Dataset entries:
* * * * * * * * *
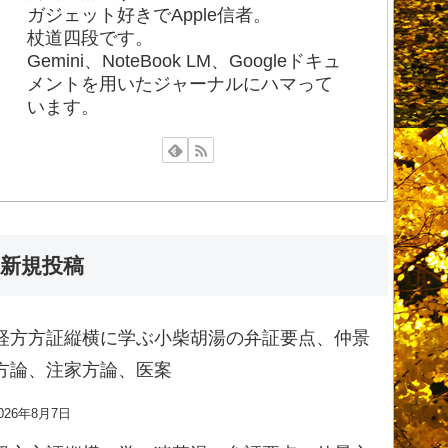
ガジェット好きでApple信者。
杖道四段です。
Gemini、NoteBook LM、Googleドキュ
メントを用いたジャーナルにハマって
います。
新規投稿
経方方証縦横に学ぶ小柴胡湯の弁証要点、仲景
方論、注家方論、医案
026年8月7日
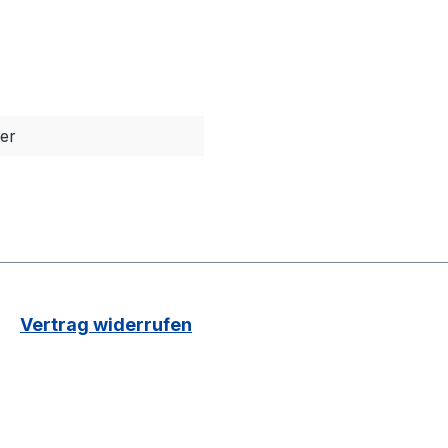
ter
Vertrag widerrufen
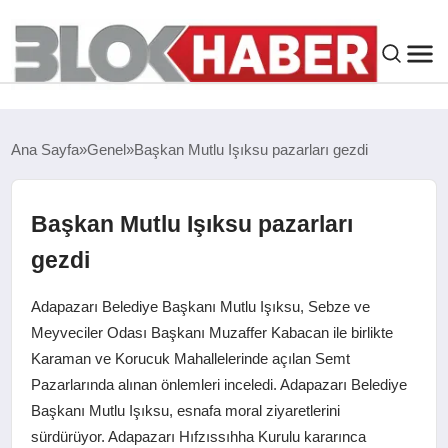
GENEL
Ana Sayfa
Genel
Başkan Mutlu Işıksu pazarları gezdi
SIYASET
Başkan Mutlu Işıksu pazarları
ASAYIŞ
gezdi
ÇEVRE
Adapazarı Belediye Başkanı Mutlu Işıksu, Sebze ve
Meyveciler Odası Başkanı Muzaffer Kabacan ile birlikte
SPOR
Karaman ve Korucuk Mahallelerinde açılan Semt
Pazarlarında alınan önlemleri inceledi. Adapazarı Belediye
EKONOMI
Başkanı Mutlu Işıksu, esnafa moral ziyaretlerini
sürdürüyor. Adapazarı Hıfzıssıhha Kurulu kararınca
* * * * * * * * *
### DIRECTIONS FOR THIS TASK
Please give all of the data again, exact and free of pictures.

### ANSWER
ガジェット好きでApple信者。
杖道四段です。
Gemini、NoteBook LM、Googleドキュ
メントを用いたジャーナルにハマって
います。
新規投稿
経方方証縦横に学ぶ小柴胡湯の弁証要点、仲景
方論、注家方論、医案
026年8月7日
ter
Vertrag widerrufen
GENEL
Ana Sayfa
Genel
Başkan Mutlu Işıksu pazarları gezdi
SIYASET
Başkan Mutlu Işıksu pazarları
ASAYIŞ
gezdi
ÇEVRE
Adapazarı Belediye Başkanı Mutlu Işıksu, Sebze ve
Meyveciler Odası Başkanı Muzaffer Kabacan ile birlikte
SPOR
Karaman ve Korucuk Mahallelerinde açılan Semt
Pazarlarında alınan önlemleri inceledi. Adapazarı Belediye
EKONOMI
Başkanı Mutlu Işıksu, esnafa moral ziyaretlerini
sürdürüyor. Adapazarı Hıfzıssıhha Kurulu kararınca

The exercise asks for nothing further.